- Name: George Stewart WHITE
- D.O.B: 4th Jul, 1835
- D.O.A: 1st Sep, 1880
- D.O.D: 24th Jun, 1912
- Award: Victoria Cross
- Occupation at time of action: Major 92nd (Gordon Highlanders) Regiment
- Book: The Complete History - Volume 1
Charasia, Afghanistan 6 October 1879
6 October 1879
THE SECOND AFGHAN WAR 1878-80
Sher Ali, the old Amir of Afghanistan, had died at Mazar-i-Sharif on 21 February 1879 on his way to Tashkent, hoping to secure Russian aid. His successor was his son Yakub Khan. On 26 May 1879 he signed the Treaty of Gandamak with the British, bringing to an end the first phase of the Second Afghan War. The Treaty accepted British control over Afghan foreign affairs and the establishment of a British Envoy at Kabul. It also abandoned Afghan claims to the Khyber Pass and agreed to British control of the Kurram Valley and other border areas. These territorial concessions were deeply resented in Afghanistan and on 3 September the new British minister Sir Louis Cavagnari with all his staff and military escort including Lieutenant W R P Hamilton VC were murdered at Kabul by mutinous soldiers. Major General F S Roberts VC was ordered back to Afghanistan from Simla and by 28 September he was at Kushi only 44 miles south of the capital. Here he was met by the Amir, Yakub Khan. Unwilling to deliver Afghanistan to the British but unable to drive them out, the Amir abdicated, leaving the country without an effective government. On 6 October 1879 Roberts reached Charasia, only five miles north of Kabul. There were two possible routes to the capital, one along the valley of the Kabul river and the other the valley of the Logar river. The Afghan defenders of the capital had taken up their position on the range of hills between them. Though Roberts with a force of only 3,800 men found himself vastly outnumbered, he ordered Brigadier General T Baker to attack. Baker led the advance on the left, deputing to Major G S White the assault on the right and the capture of the Sang-i- Nawishta, the gorge of the Logar, the entrance to which was guarded by a conical hill. White himself led two companies of the Gordon Highlanders in the successful attack on this position. White was then able not only to advance but to send two companies to assist Baker. By 5pm the British had driven the Afghans from all their positions and were able to advance to camp in front of Kabul. After some days spent in operations against Afghan forces in the neighbour - hood of the capital, the British formally took possession of the city on 13 October 1879.

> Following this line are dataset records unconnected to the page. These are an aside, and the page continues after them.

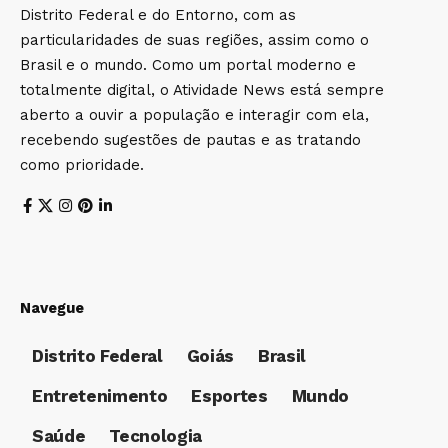
Distrito Federal e do Entorno, com as
particularidades de suas regiões, assim como o
Brasil e o mundo. Como um portal moderno e
totalmente digital, o Atividade News está sempre
aberto a ouvir a população e interagir com ela,
recebendo sugestões de pautas e as tratando
como prioridade.
Navegue
Distrito Federal
Goiás
Brasil
Entretenimento
Esportes
Mundo
Saúde
Tecnologia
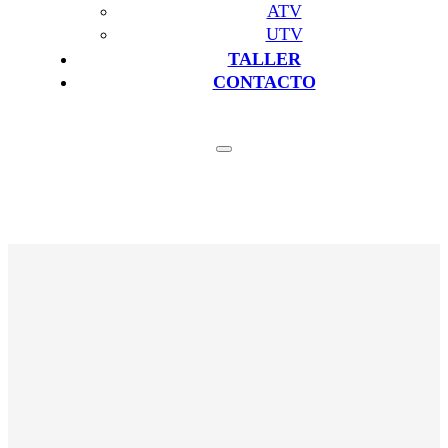
ATV
UTV
TALLER
CONTACTO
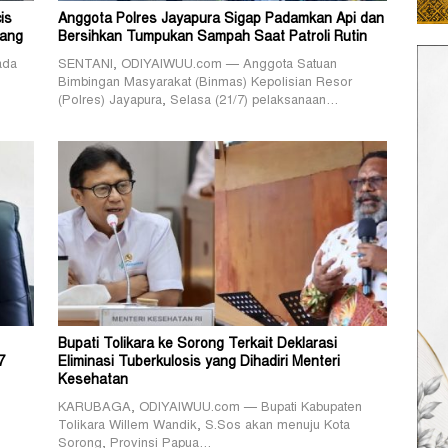
is
Anggota Polres Jayapura Sigap Padamkan Api dan
pang
Bersihkan Tumpukan Sampah Saat Patroli Rutin
ada
SENTANI, ODIYAIWUU.com — Anggota Satuan
Bimbingan Masyarakat (Binmas) Kepolisian Resor
(Polres) Jayapura, Selasa (21/7) pelaksanaan…
Bupati Tolikara ke Sorong Terkait Deklarasi
7
Eliminasi Tuberkulosis yang Dihadiri Menteri
Kesehatan
KARUBAGA, ODIYAIWUU.com — Bupati Kabupaten
Tolikara Willem Wandik, S.Sos akan menuju Kota
Sorong, Provinsi Papua…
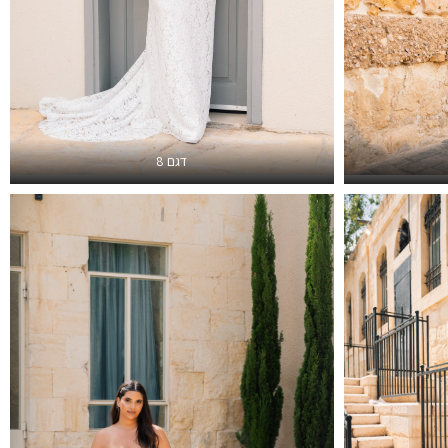
דגם 8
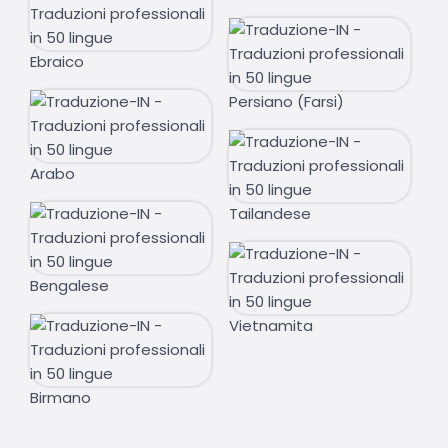
Ebraico
Persiano (Farsi)
Arabo
Tailandese
Bengalese
Vietnamita
Birmano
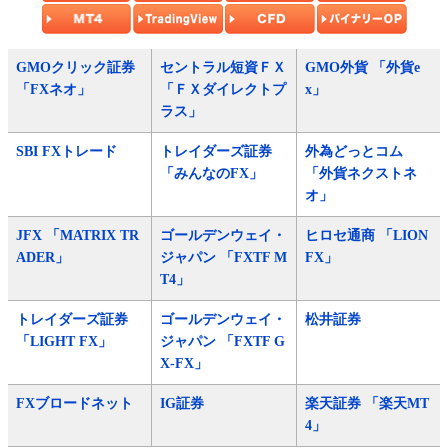
GMOクリック証券
セントラル短資ＦＸ
GMO外貨 「外貨e
「FXネオ」
「ＦＸダイレクトプ
x」
ラス」
SBI FXトレード
トレイダーズ証券
外為どっとコム
「みんなのFX」
「外貨ネクストネ
オ」
JFX 「MATRIX TR
ゴールデンウェイ・
ヒロセ通商 「LION
ADER」
ジャパン 「FXTF M
FX」
T4」
トレイダーズ証券
ゴールデンウェイ・
松井証券
「LIGHT FX」
ジャパン 「FXTF G
X-FX」
FXブロードネット
IG証券
楽天証券 「楽天MT
4」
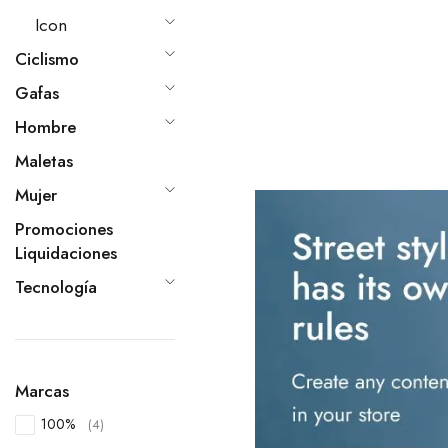
Icon
Ciclismo
Gafas
Hombre
Maletas
Mujer
Promociones
Liquidaciones
Tecnología
Marcas
100%
(4)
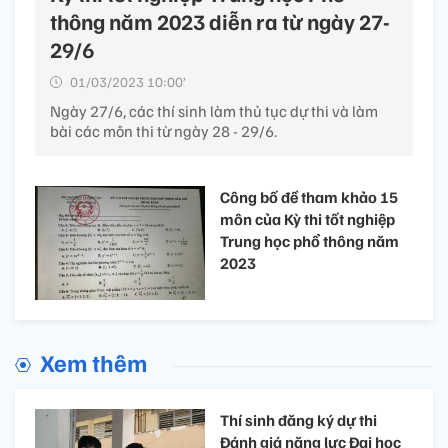
thông năm 2023 diễn ra từ ngày 27-
29/6
01/03/2023 10:00’
Ngày 27/6, các thí sinh làm thủ tục dự thi và làm
bài các môn thi từ ngày 28 - 29/6.
Công bố đề tham khảo 15
môn của Kỳ thi tốt nghiệp
Trung học phổ thông năm
2023
Xem thêm
Thí sinh đăng ký dự thi
Đánh giá năng lực Đại học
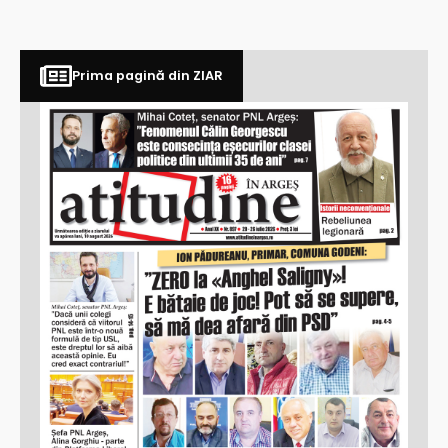
Prima pagină din ZIAR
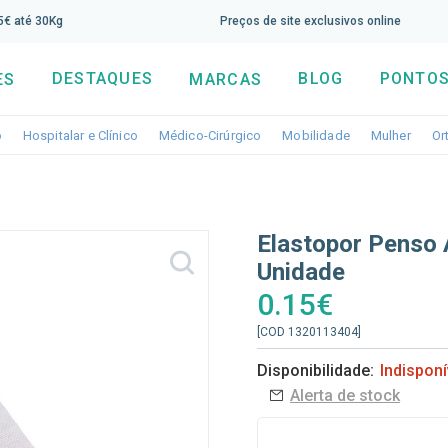
screva aqui a nossa newsletter e tenha 5% de desconto di
65€ até 30Kg
Preços de site exclusivos online
DESTAQUES
BLOG
PONTOS
ES
MARCAS
Toggle dropdown
Toggle dropdown
Toggle dropdown
Toggle dropdo
Togg
o
Hospitalar e Clínico
Médico-Cirúrgico
Mobilidade
Mulher
Or
Elastopor Penso
Unidade
0.15€
[COD 1320113404]
Disponibilidade:
Indisponí
Alerta de stock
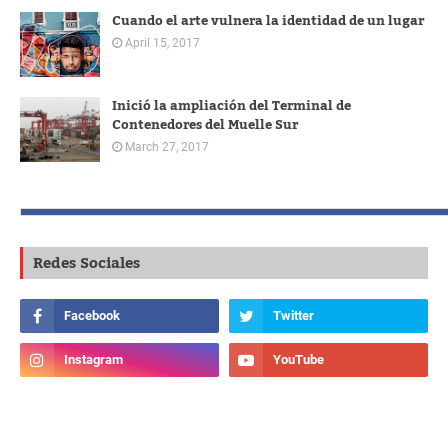
Cuando el arte vulnera la identidad de un lugar
April 15, 2017
Inició la ampliación del Terminal de
Contenedores del Muelle Sur
March 27, 2017
Redes Sociales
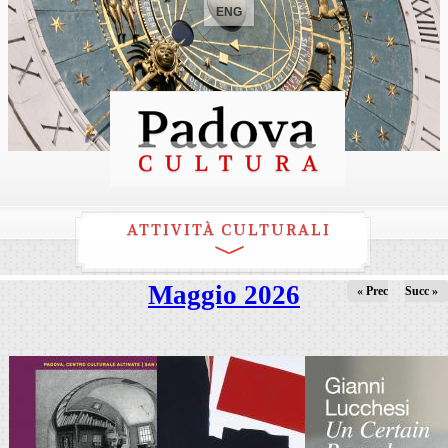
ENG
ATTIVITÀ CULTURALI
Maggio 2026
« Prec
Succ »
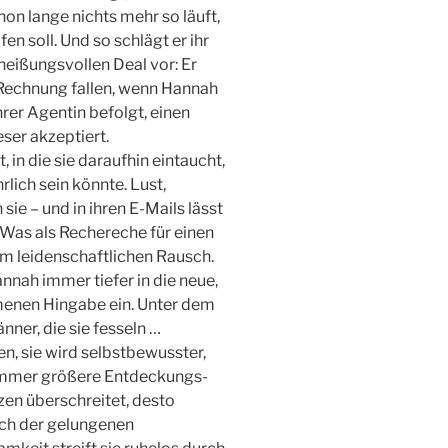
on lange nichts mehr so läuft,
fen soll. Und so schlägt er ihr
heißungsvollen Deal vor: Er
 Rechnung fallen, wenn Hannah
hrer Agentin befolgt, einen
ser akzeptiert.
 in die sie daraufhin eintaucht,
rlich sein könnte. Lust,
ie – und in ihren E-Mails lässt
 Was als Rechereche für einen
em leidenschaftlichen Rausch.
nnah immer tiefer in die neue,
menen Hingabe ein. Unter dem
nner, die sie fesseln …
n, sie wird selbstbewusster,
 immer größere Entdeckungs-
zen überschreitet, desto
nach der gelungenen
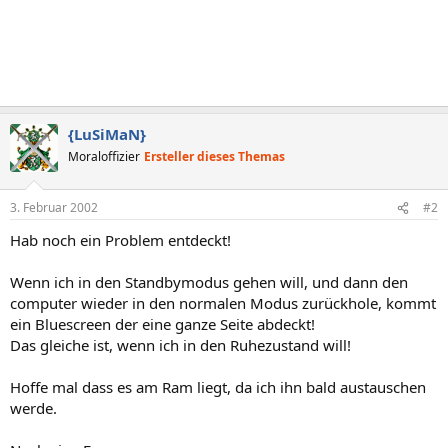
{LuSiMaN}
Moraloffizier
Ersteller dieses Themas
3. Februar 2002
#2
Hab noch ein Problem entdeckt!
Wenn ich in den Standbymodus gehen will, und dann den
computer wieder in den normalen Modus zurückhole, kommt
ein Bluescreen der eine ganze Seite abdeckt!
Das gleiche ist, wenn ich in den Ruhezustand will!
Hoffe mal dass es am Ram liegt, da ich ihn bald austauschen
werde.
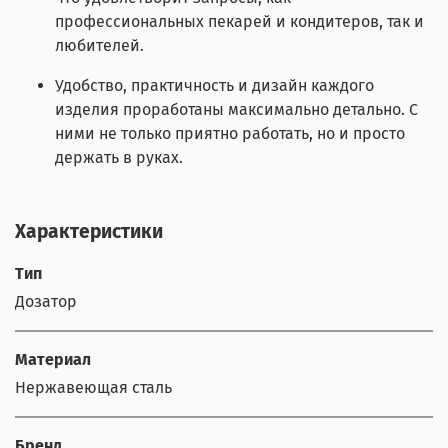
профессиональных пекарей и кондитеров, так и
любителей.
Удобство, практичность и дизайн каждого
изделия проработаны максимально детально. С
ними не только приятно работать, но и просто
держать в руках.
Характеристики
Тип
Дозатор
Материал
Нержавеющая сталь
Бренд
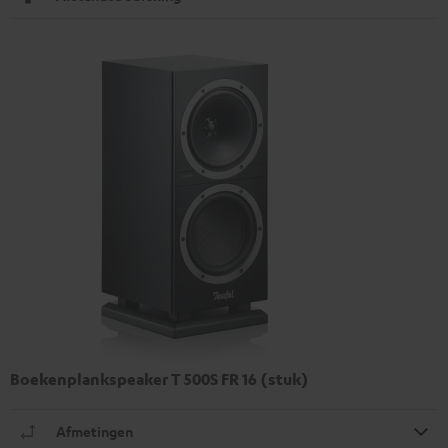
Boekenplankspeaker T 500S FR 16 (stuk)
Afmetingen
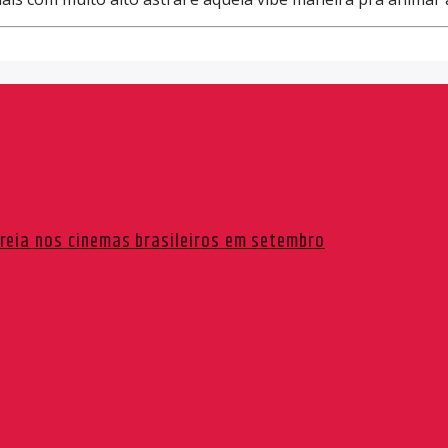
reia nos cinemas brasileiros em setembro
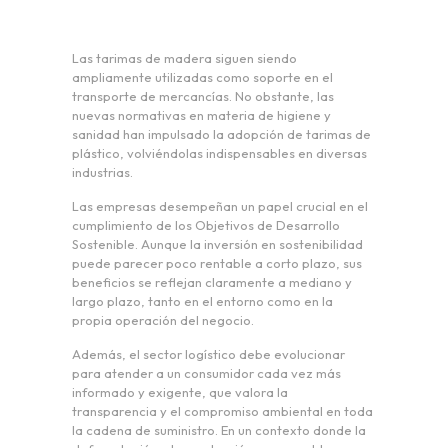
Las tarimas de madera siguen siendo
ampliamente utilizadas como soporte en el
transporte de mercancías. No obstante, las
nuevas normativas en materia de higiene y
sanidad han impulsado la adopción de tarimas de
plástico, volviéndolas indispensables en diversas
industrias.
Las empresas desempeñan un papel crucial en el
cumplimiento de los Objetivos de Desarrollo
Sostenible. Aunque la inversión en sostenibilidad
puede parecer poco rentable a corto plazo, sus
beneficios se reflejan claramente a mediano y
largo plazo, tanto en el entorno como en la
propia operación del negocio.
Además, el sector logístico debe evolucionar
para atender a un consumidor cada vez más
informado y exigente, que valora la
transparencia y el compromiso ambiental en toda
la cadena de suministro. En un contexto donde la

For conspicuous bravery during the engagement at Charasiah on the 6th October, 1879, when, finding that the artillery and rifle fire failed to dislodge the enemy from a fortified hill which it was necessary to capture, Major White led an attack on it in person. Advancing with two companies of his regiment, and climbing from one steep ledge to another, he came upon a body of the enemy, strongly posted, and outnumbering his force by about 8 to 1. His men being much exhausted, and immediate action being necessary, Major White took a rifle, and, going on by himself shot the leader of the enemy. This act so intimidated the rest that they fled round the side of the hill, and the position was won. Again, on the 1st September, 1880, at the Battle of Candahar, Major White, in leading the final charge, under a heavy fire from the enemy, who held a strong position and were supported by two guns, rode straight up to within a few yards of them, and seeing the guns, dashed forward and secured one, immediately after which the enemy retired.